Second, about 7% of the recorded deaths in Bulgaria were not linked to census records. Mitigating this limitation is the finding that education and marital status distributions of the nonlinked death records do not substantially differ from the linked death records. Non-linkage is thought to stem partly from incorrectly coded information on either the death or the census record. Furthermore, a large segment of unlinked deaths are likely due to high migration after 1989 among such population subgroups as the Turkish minority and young individuals. Because we have excluded both the Turkish and Roma minorities, as well as the under 40 year-olds, we believe this non-linkage is unlikely to bias our results. In addition, non-linkage may bias estimates of mortality levels rather than educational differentials.
One of the challenges in conducting international comparisons of mortality differentials by any measure of SES is developing comparable measures (Valkonen 1993; Martikainen and Valkonen 1999). This issue is particularly important for our analysis, which compares educational differences in mortality in countries with different historical trajectories and socioeconomic and political contexts. To increase comparability, we classify educational attainment into three broad groups: low, medium, and high levels of schooling. Because of differences in educational systems, the low and medium educational categories differ slightly across countries in the number of completed years of education. In Bulgaria and Finland it is common for students who do not expect to advance to post-secondary-school education to enroll in vocational and technical schools that provide training for specific occupations. Because such training is commonly regarded as equivalent to completing a secondary school degree, we have included completion of such programs in the middle education categories in Bulgaria and in Finland. In the United States, on the other hand, completing a high school education is normative and regarded as a necessary precursor to enrollment in other educational venues. We believe that this coding of educational attainment better reflects differences in the educational systems across the three countries, as well as differences in educational achievement, life styles and the employment opportunities that schooling provides, than had we used the same number of completed years of schooling in each country. Furthermore, previous comparative analyses of Finland and the US show that these choices make relatively little difference (Elo et al. 2006).
6.3 Conclusions
We have shown both similarities and differences in mortality patterns by gender, educational attainment, and marital status in three countries with different economic and policy contexts. The striking similarity is the protective effect of higher educational attainment and being married on all cause-mortality in all three countries. The size of the absolute variation is remarkably similar for Finnish and American men and for Finnish and Bulgarian women despite the differences in context. We further find that in all countries, educational effects on mortality tend to be smaller among the married than the unmarried in absolute terms. The main differences have to do with the size of the education effects and the ranking of countries by gender. We find a steeper absolute (but not relative) educational gradient in mortality for Bulgarian men than for Finnish and American men. In contrast, the absolute education gradient in female mortality is not consistently larger in Bulgaria than in Finland or the United States.

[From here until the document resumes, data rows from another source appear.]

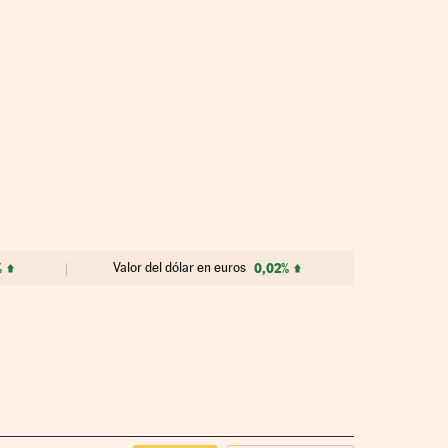
%
Valor del dólar en euros
0,02%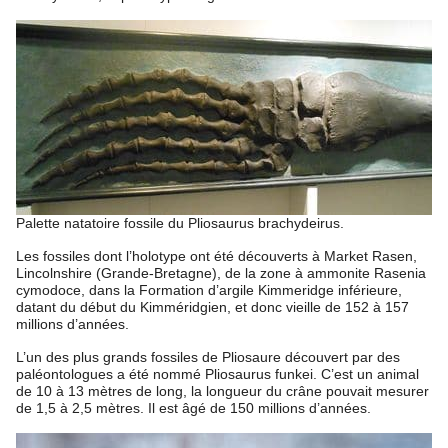
Palette natatoire fossile du Pliosaurus brachydeirus.
Les fossiles dont l’holotype ont été découverts à Market Rasen,
Lincolnshire (Grande-Bretagne), de la zone à ammonite Rasenia
cymodoce, dans la Formation d’argile Kimmeridge inférieure,
datant du début du Kimméridgien, et donc vieille de 152 à 157
millions d’années.
L’un des plus grands fossiles de Pliosaure découvert par des
paléontologues a été nommé Pliosaurus funkei. C’est un animal
de 10 à 13 mètres de long, la longueur du crâne pouvait mesurer
de 1,5 à 2,5 mètres. Il est âgé de 150 millions d’années.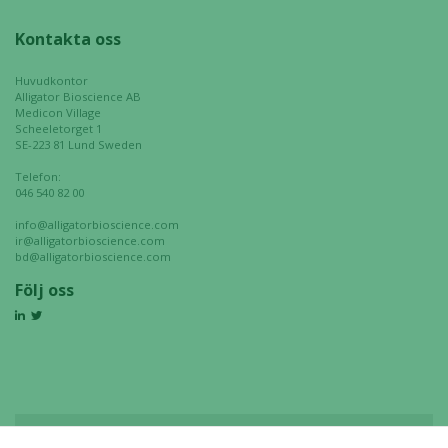
Kontakta oss
Huvudkontor
Alligator Bioscience AB
Medicon Village
Scheeletorget 1
SE-223 81 Lund Sweden
Telefon:
046 540 82 00
info@alligatorbioscience.com
ir@alligatorbioscience.com
bd@alligatorbioscience.com
Följ oss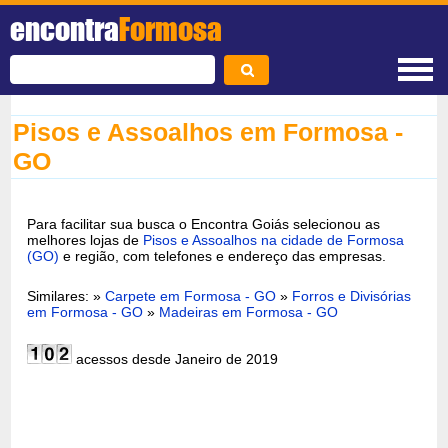
encontra
Formosa
Pisos e Assoalhos em Formosa -
GO
Para facilitar sua busca o Encontra Goiás selecionou as
melhores lojas de
Pisos e Assoalhos na cidade de Formosa
(GO)
e região, com telefones e endereço das empresas.
Similares: »
Carpete em Formosa - GO
»
Forros e Divisórias
em Formosa - GO
»
Madeiras em Formosa - GO
acessos desde Janeiro de 2019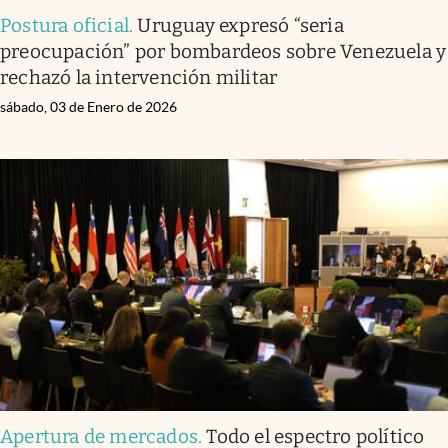
Postura oficial
.
Uruguay expresó “seria
preocupación” por bombardeos sobre Venezuela y
rechazó la intervención militar
sábado, 03 de Enero de 2026
Apertura de mercados
.
Todo el espectro político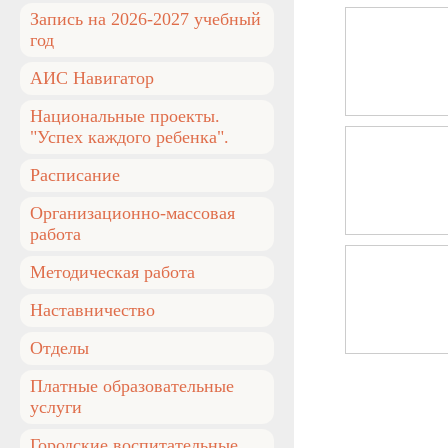
Запись на 2026-2027 учебный
год
АИС Навигатор
Национальные проекты.
"Успех каждого ребенка".
Расписание
Организационно-массовая
работа
Методическая работа
Наставничество
Отделы
Платные образовательные
услуги
Городские воспитательные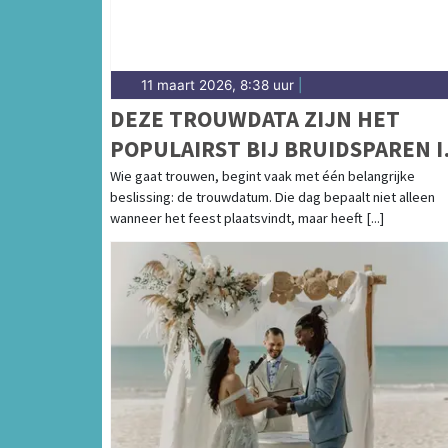
11 maart 2026, 8:38 uur
|
DEZE TROUWDATA ZIJN HET
POPULAIRST BIJ BRUIDSPAREN I
2026, 2027 EN 2028
Wie gaat trouwen, begint vaak met één belangrijke
beslissing: de trouwdatum. Die dag bepaalt niet alleen
wanneer het feest plaatsvindt, maar heeft [...]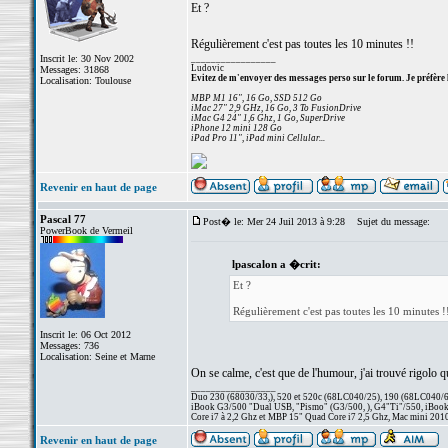
Et ?
Régulièrement c'est pas toutes les 10 minutes !!
Inscrit le: 30 Nov 2002
_________________
Ludovic
Messages: 31868
Evitez de m'envoyer des messages perso sur le forum. Je préfère 
Localisation: Toulouse
MBP M1 16", 16 Go, SSD 512 Go
iMac 27" 2,9 GHz, 16 Go, 3 To FusionDrive
iMac G4 24" 1,6 Ghz, 1 Go, SuperDrive
iPhone 12 mini 128 Go
iPad Pro 11", iPad mini Cellular...
Revenir en haut de page
Pascal 77
Post� le: Mer 24 Juil 2013 à 9:28
Sujet du message:
PowerBook de Vermeil
lpascalon a �crit:
Et ?
Régulièrement c'est pas toutes les 10 minutes !
Inscrit le: 06 Oct 2012
Messages: 736
Localisation: Seine et Marne
On se calme, c'est que de l'humour, j'ai trouvé rigolo q
_________________
Duo 230 (68030/33,), 520 et 520c (68LC040/25), 190 (68LC040/66/
iBook G3/500 "Dual USB, "Pismo" (G3/500, ), G4"Ti"/550, iBook
Core i7 à 2,2 Ghz et MBP 15" Quad Core i7 2,5 Ghz, Mac mini 201
Revenir en haut de page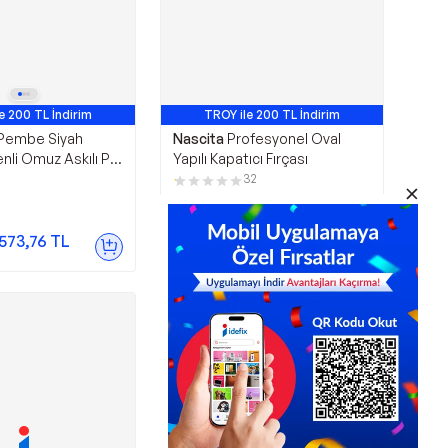
e 200 TL İndirim
TROY ile 200 TL İndirim
Pembe Siyah
Nascita
Profesyonel Oval
nli Omuz Askılı PC
Yapılı Kapatıcı Fırçası
tası 16902
32
192,24
TL
.573,76
TL
Sepette
180,71
TL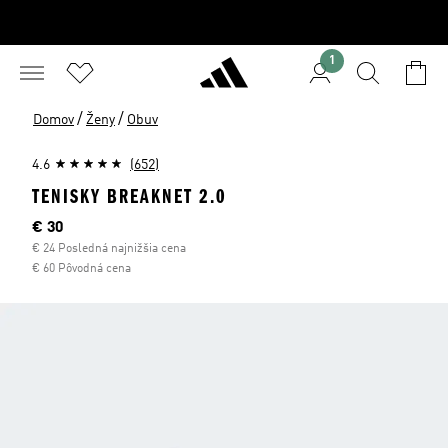
1
/
/
Domov
Ženy
Obuv
4.6
(652)
TENISKY BREAKNET 2.0
Aktuálna cena
€ 30
€ 24 Posledná najnižšia cena
€ 60 Pôvodná cena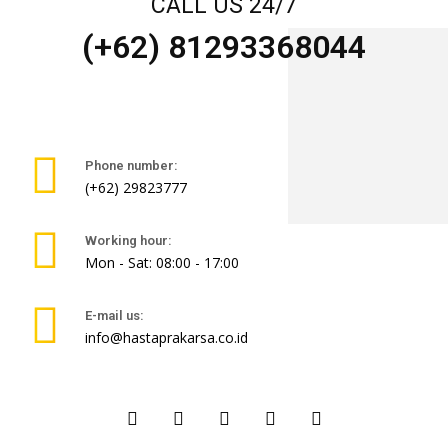
CALL US 24/7
(+62) 81293368044
Phone number:
(+62) 29823777
Working hour:
Mon - Sat: 08:00 - 17:00
E-mail us:
info@hastaprakarsa.co.id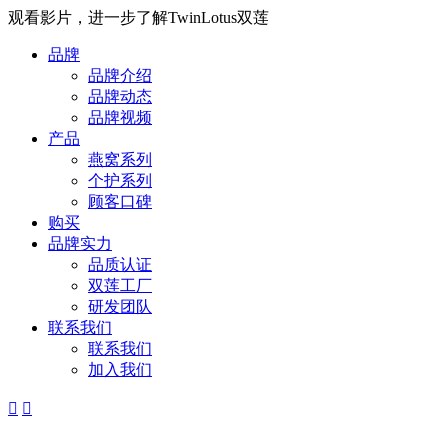
观看影片，进一步了解TwinLotus双莲
品牌
品牌介绍
品牌动态
品牌视频
产品
燕窝系列
个护系列
顾客口碑
购买
品牌实力
品质认证
双莲工厂
研发团队
联系我们
联系我们
加入我们

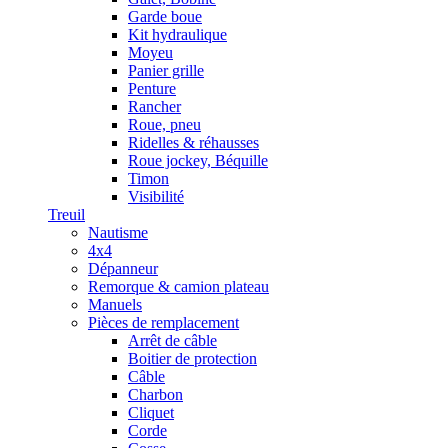
Garde boue
Kit hydraulique
Moyeu
Panier grille
Penture
Rancher
Roue, pneu
Ridelles & réhausses
Roue jockey, Béquille
Timon
Visibilité
Treuil
Nautisme
4x4
Dépanneur
Remorque & camion plateau
Manuels
Pièces de remplacement
Arrêt de câble
Boitier de protection
Câble
Charbon
Cliquet
Corde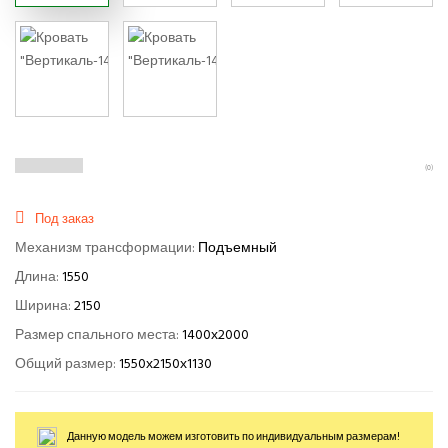
(0)
Под заказ
Механизм трансформации:
Подъемный
Длина:
1550
Ширина:
2150
Размер спального места:
1400х2000
Общий размер:
1550х2150х1130
Данную модель можем изготовить по индивидуальным размерам!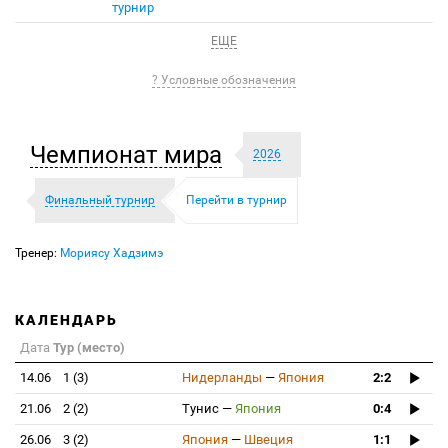
турнир
ЕЩЕ
? Условные обозначения
Чемпионат мира
2026
Финальный турнир
Перейти в турнир
Тренер:
Мориясу Хадзимэ
КАЛЕНДАРЬ
Дата
Тур (место)
14.06
1 (3)
Нидерланды
—
Япония
2:2
21.06
2 (2)
Тунис
—
Япония
0:4
26.06
3 (2)
Япония
—
Швеция
1:1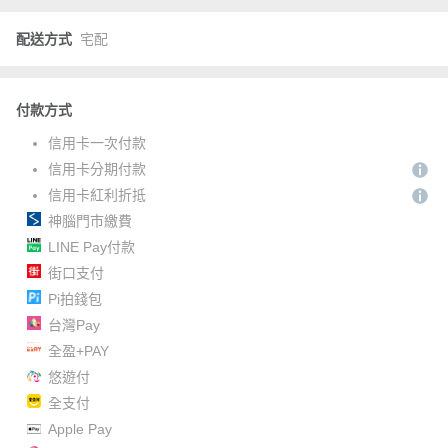
配送方式
宅配
付款方式
信用卡一次付款
信用卡分期付款
信用卡紅利折抵
神腦門市繳費
LINE Pay付款
街口支付
Pi拍錢包
台灣Pay
全盈+PAY
悠遊付
全支付
Apple Pay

Our results indicate that there may be a particular need to tackle health inequalities among men in Eastern European countries in transition. Although we are not able to examine trends in educational differentials in mortality in Bulgaria, evidence from Estonia (Leinsalu et al. 2003) indicates that life-expectancy differences by educational attainment at age 25 increased rapidly in that country during the 1990s. This increase was brought about by declining mortality at higher levels of education and increasing mortality at lower levels of schooling. Evidence from Estonia, together with our results for Bulgaria, suggests that men with low educational attainment are particularly vulnerable during the transition from socialist to free-market regimes. Whether high education confers benefits through increased income, life style choices that are health-related, or some other mechanism is not possible to examine with our data. Analysis of cause-specific mortality could help point to plausible explanations driving these patterns and shed light on whether cause-specific contributions to educational inequalities are similar across the three countries.
7. Acknowledgements
This research was supported by a pilot project grant from the Population Aging Research Center (PARC), University of Pennsylvania, with funding from the National Institute on Aging (NIA) (P30 AG12836 ). The compilation of the Bulgarian data set was performed by the National Statistical Institute of Bulgaria (NSI) and funded by a grant from the National Institute of Aging (NIA 10168). Pekka Martikainen is supported by the Academy of Finland (210752 and 205631). An earlier version of this paper was presented at the annual meeting of the Population Association of America, April 2005, and the 2005 meeting of the International Union for the Scientific Study of Population, July 2005. We would like to acknowledge the helpful comments received from Hans-Peter Kohler and two reviewers.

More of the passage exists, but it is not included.